Q: A patient presents to your clinic due to markedly decreased vision in the left eye. You decide to perform fluorescein angiography and notice the dye takes 45 seconds to reach the arteries of the left eye from the injection site on the arm. What is the most likely cause of this patient’s loss of vision in the left eye?
A: Fluorescein dye usually takes 8-12 seconds to reach the eye via the ophthalmic arteries (arm to eye). A delay in this transit time is usually due to occlusive vascular disease
Lecture: 58, Ophthalmology: Basic Eye Exam & Ancillary Testing
Objective 5: Describe the uses of basic ophthalmic testing (Fluorescein angiography, optical coherence tomography and visual field testing).
Q: A child who was hit in the left eye presents to your clinic with a swollen eye after being hit with a baseball. They exhibit mild proptosis and have a limited upgaze. What features of the orbital are most likely to have been fractured in this case?
A: The medial orbital wall mostly composed of the ethmoid bone and the orbital floor composed of the maxillary and zygomatic bones divided by the zygomatic suture, are possible areas of fracture. Given the limitation in upgaze, floor fracture should be most considered. Somtimes the eye can look sunken in (enophthalmos) as well.
Lecture: 59, Clinical anatomy of the orbit
Objective 6: Explain relationships of orbital anatomy to clinical problems (inflammation, masses, and trauma).
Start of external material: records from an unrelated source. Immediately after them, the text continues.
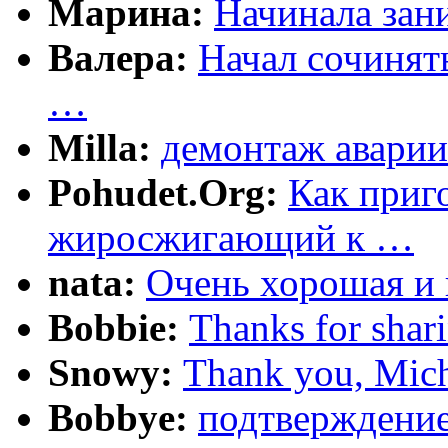
Марина:
Начинала зани
Валера:
Начал сочинят
…
Milla:
демонтаж аварии
Pohudet.Org:
Как приг
жиросжигающий к …
nata:
Очень хорошая и 
Bobbie:
Thanks for shar
Snowy:
Thank you, Mich
Bobbye:
подтверждение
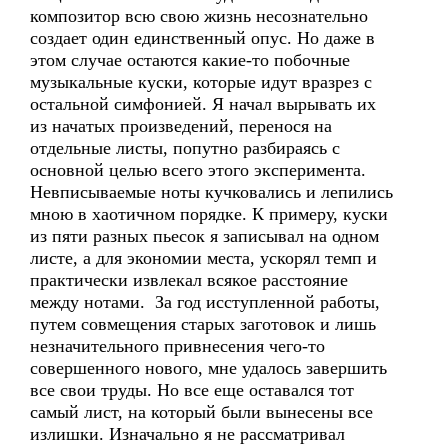
композитор всю свою жизнь несознательно
создает один единственный опус. Но даже в
этом случае остаются какие-то побочные
музыкальные куски, которые идут вразрез с
остальной симфонией. Я начал вырывать их
из начатых произведений, перенося на
отдельные листы, попутно разбираясь с
основной целью всего этого эксперимента.
Невписываемые ноты кучковались и лепились
мною в хаотичном порядке. К примеру, куски
из пяти разных пьесок я записывал на одном
листе, а для экономии места, ускорял темп и
практически извлекал всякое расстояние
между нотами. За год исступленной работы,
путем совмещения старых заготовок и лишь
незначительного привнесения чего-то
совершенного нового, мне удалось завершить
все свои труды. Но все еще оставался тот
самый лист, на который были вынесены все
излишки. Изначально я не рассматривал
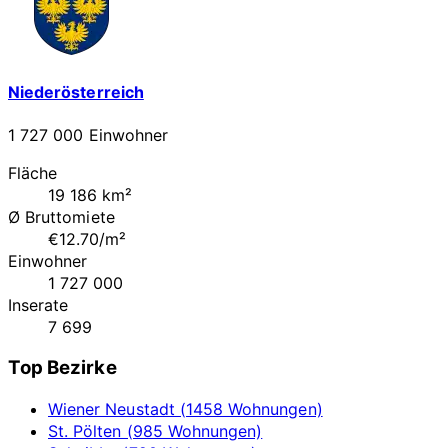
Niederösterreich
1 727 000 Einwohner
Fläche
19 186 km²
Ø Bruttomiete
€12.70/m²
Einwohner
1 727 000
Inserate
7 699
Top Bezirke
Wiener Neustadt (1458 Wohnungen)
St. Pölten (985 Wohnungen)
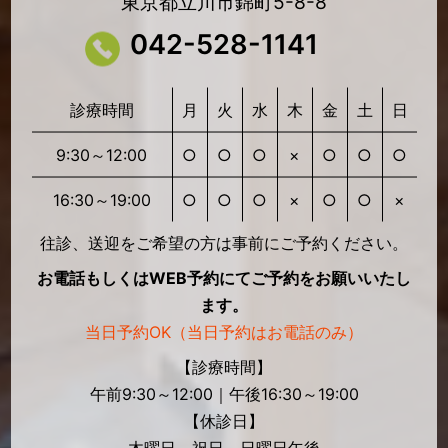
東京都立川市錦町5-8-8
042-528-1141
診療時間
月
火
水
木
金
土
日
9:30～12:00
○
○
○
×
○
○
○
16:30～19:00
○
○
○
×
○
○
×
往診、送迎をご希望の方は事前にご予約ください。
お電話もしくはWEB予約にてご予約をお願いいたし
ます。
当日予約OK（当日予約はお電話のみ）
【診療時間】
午前9:30～12:00｜午後16:30～19:00
【休診日】
木曜日、祝日、日曜日午後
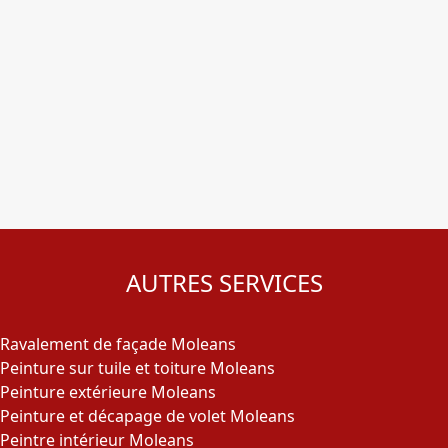
AUTRES SERVICES
Ravalement de façade Moleans
Peinture sur tuile et toiture Moleans
Peinture extérieure Moleans
Peinture et décapage de volet Moleans
Peintre intérieur Moleans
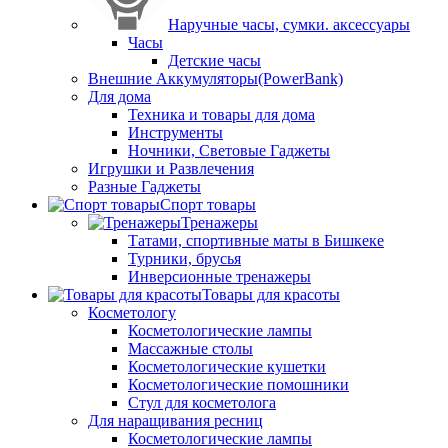
Наручные часы, сумки. аксессуары
Часы
Детские часы
Внешние Аккумуляторы(PowerBank)
Для дома
Техника и товары для дома
Инструменты
Ночники, Световые Гаджеты
Игрушки и Развлечения
Разные Гаджеты
Спорт товары
Тренажеры
Татами, спортивные маты в Бишкеке
Турники, брусья
Инверсионные тренажеры
Товары для красоты
Косметологу
Косметологические лампы
Массажные столы
Косметологические кушетки
Косметологические помошники
Стул для косметолога
Для наращивания ресниц
Косметологические лампы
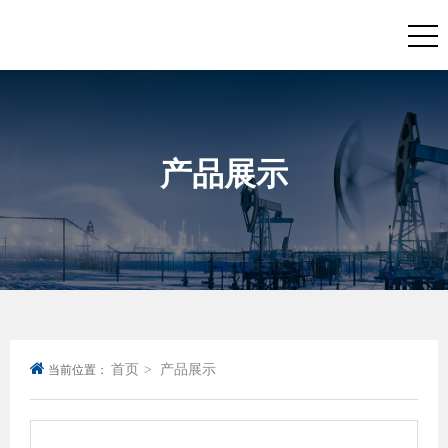
产品展示
首页
产品展示
当前位置：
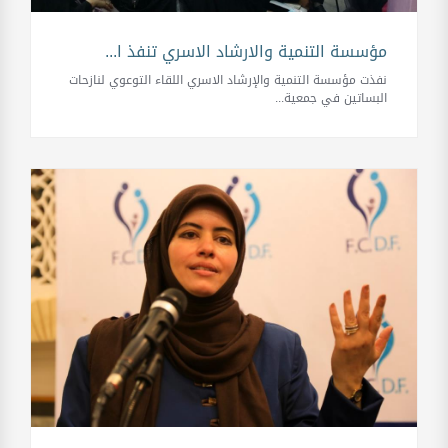
مؤسسة التنمية والارشاد الاسري تنفذ ا...
نفذت مؤسسة التنمية والإرشاد الاسري اللقاء التوعوي لنازحات
البساتين في جمعية...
Q: A patient presents to your clinic complaining of eye irritation. Upon slit lamp examination with fluorescein you notice a branching pattern on her cornea. What part of her medical interview will most likely be most informative as to the etiology of this condition?
A: Branching lesions on the eye are indicative of herpes keratitis. The lesion itself is called a herpetic dendrite. Asking history about occurrence of cold sores around the lipds and sexual history may be helpful (although HSV can be spread by sharing silverware, glasses, kiss, etc).
Lecture: 60, Anterior Segment Disease
Objective 3: Identify different reasons an eye can be “red”. Be able to form a basic differential diagnosis for the red eye. Understand which types of red eye are due to local processes such as infection vs systemic disease.
Q: What is the central process that drives wet age related macular degeneration and how is it treated?
A: The physiologic change that result in vision loss in wet AMD is neovascularization (which is why it is also called neovascular AMD). Neovascular tissue breaks through the retinal pigment epithelium (RPE) causing exudation and destruction). Because it is driven by neovascularization, anti-VEGF treatments are the front line to block vascular endothelial growth factor
Lecture: 61, Posterior segment disease
Objective 5: Identify age related macular degeneration as a major cause of vision loss in the elderly and be able to differentiate between features of exudative vs non-exudative disease.